_Directions for this task_
How do the lines below between the ones holding "to unlock dynamic, personalized learning" and "We power organizations", inclusive, read? Give them again exactly, with no other lines.

_Record set_
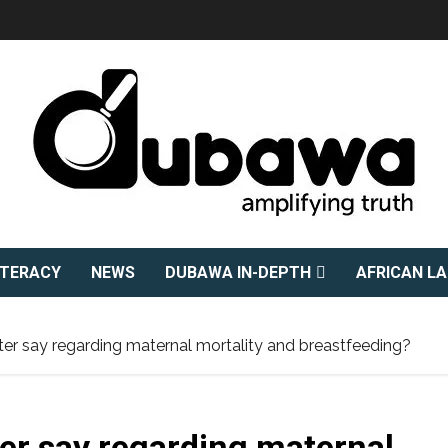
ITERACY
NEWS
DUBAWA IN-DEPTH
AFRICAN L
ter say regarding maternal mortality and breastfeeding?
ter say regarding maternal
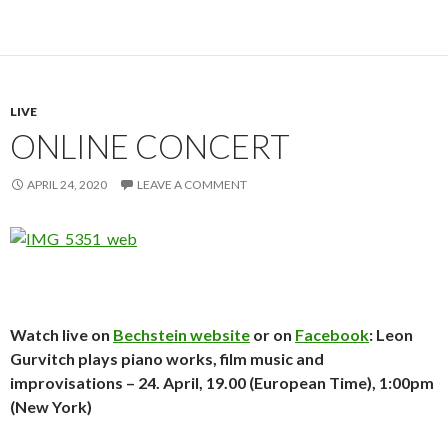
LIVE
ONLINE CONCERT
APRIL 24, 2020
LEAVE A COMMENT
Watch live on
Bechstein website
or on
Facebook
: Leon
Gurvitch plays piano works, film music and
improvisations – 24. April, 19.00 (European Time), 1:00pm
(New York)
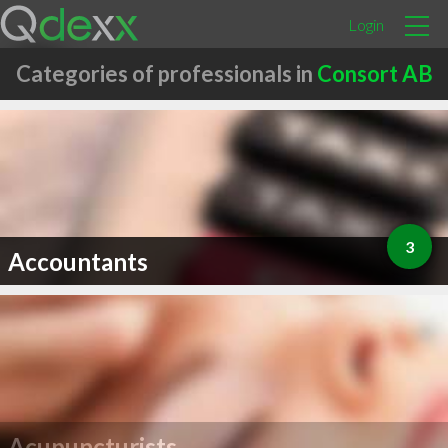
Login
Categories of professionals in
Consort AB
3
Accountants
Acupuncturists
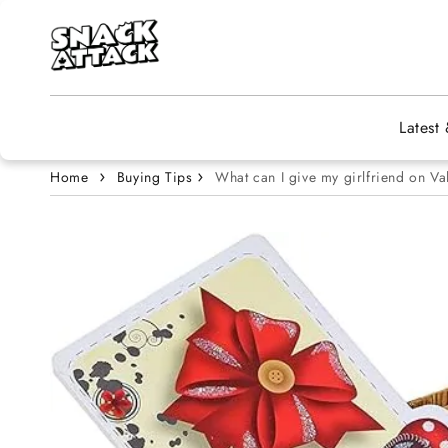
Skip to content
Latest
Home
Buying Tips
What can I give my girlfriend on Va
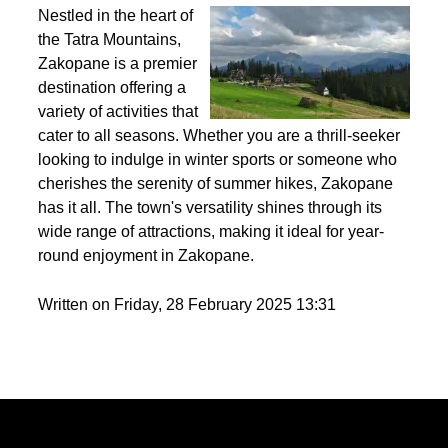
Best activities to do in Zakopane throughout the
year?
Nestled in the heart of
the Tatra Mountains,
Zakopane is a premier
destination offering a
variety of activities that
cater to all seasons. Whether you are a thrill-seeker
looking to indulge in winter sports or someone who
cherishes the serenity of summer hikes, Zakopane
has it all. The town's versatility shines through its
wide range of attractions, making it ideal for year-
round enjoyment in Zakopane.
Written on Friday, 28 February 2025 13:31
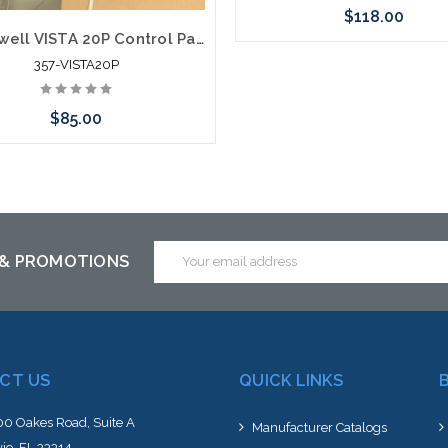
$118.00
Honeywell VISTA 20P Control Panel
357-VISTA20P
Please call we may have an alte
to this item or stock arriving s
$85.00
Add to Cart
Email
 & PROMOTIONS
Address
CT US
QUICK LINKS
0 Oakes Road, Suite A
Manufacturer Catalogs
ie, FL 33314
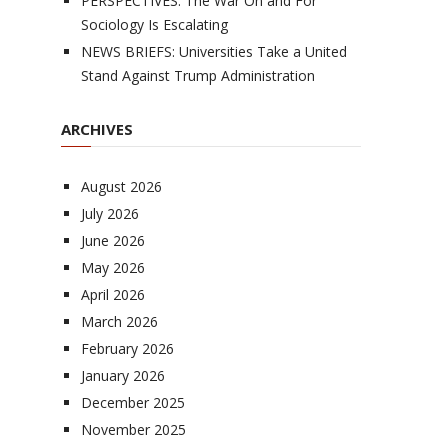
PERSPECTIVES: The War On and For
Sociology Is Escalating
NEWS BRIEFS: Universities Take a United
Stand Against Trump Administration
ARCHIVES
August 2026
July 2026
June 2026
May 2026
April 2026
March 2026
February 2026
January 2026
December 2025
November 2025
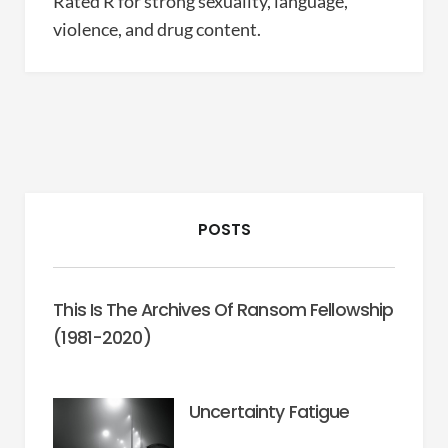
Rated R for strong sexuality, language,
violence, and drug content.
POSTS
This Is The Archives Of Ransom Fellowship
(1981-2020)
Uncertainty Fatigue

==

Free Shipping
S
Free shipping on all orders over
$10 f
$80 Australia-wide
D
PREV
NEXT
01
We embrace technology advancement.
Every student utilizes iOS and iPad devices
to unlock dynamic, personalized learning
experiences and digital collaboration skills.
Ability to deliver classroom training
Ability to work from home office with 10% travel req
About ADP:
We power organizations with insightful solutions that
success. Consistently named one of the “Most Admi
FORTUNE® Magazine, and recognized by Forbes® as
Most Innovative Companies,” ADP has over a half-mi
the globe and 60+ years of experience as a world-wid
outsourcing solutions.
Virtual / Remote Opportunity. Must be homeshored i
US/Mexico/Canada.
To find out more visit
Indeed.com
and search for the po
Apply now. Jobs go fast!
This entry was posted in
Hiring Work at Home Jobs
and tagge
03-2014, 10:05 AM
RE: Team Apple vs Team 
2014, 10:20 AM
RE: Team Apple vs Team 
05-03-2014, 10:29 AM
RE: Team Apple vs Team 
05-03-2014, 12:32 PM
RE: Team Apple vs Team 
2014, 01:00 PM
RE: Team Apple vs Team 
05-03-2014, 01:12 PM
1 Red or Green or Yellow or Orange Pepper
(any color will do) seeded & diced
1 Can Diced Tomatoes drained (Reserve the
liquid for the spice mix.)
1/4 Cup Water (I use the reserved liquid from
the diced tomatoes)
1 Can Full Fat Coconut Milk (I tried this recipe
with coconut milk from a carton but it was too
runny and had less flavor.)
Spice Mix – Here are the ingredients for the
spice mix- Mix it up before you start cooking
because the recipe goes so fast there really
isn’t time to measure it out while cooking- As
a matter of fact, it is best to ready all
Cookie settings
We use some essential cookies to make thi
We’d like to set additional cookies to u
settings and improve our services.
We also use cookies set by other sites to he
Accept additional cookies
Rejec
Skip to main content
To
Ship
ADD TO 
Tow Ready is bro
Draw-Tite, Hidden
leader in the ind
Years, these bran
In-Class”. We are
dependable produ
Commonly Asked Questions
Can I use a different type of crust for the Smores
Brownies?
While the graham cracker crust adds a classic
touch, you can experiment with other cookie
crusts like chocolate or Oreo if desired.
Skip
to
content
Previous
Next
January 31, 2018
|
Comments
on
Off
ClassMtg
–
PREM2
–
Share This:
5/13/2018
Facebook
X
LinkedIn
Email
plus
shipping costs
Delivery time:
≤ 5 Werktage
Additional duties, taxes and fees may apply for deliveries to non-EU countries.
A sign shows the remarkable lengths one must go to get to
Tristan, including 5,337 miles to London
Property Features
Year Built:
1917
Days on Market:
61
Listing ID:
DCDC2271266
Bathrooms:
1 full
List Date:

_Exercise result_
to unlock dynamic, personalized learning
experiences and digital collaboration skills.
Ability to deliver classroom training
Ability to work from home office with 10% travel req
About ADP:
We power organizations with insightful solutions that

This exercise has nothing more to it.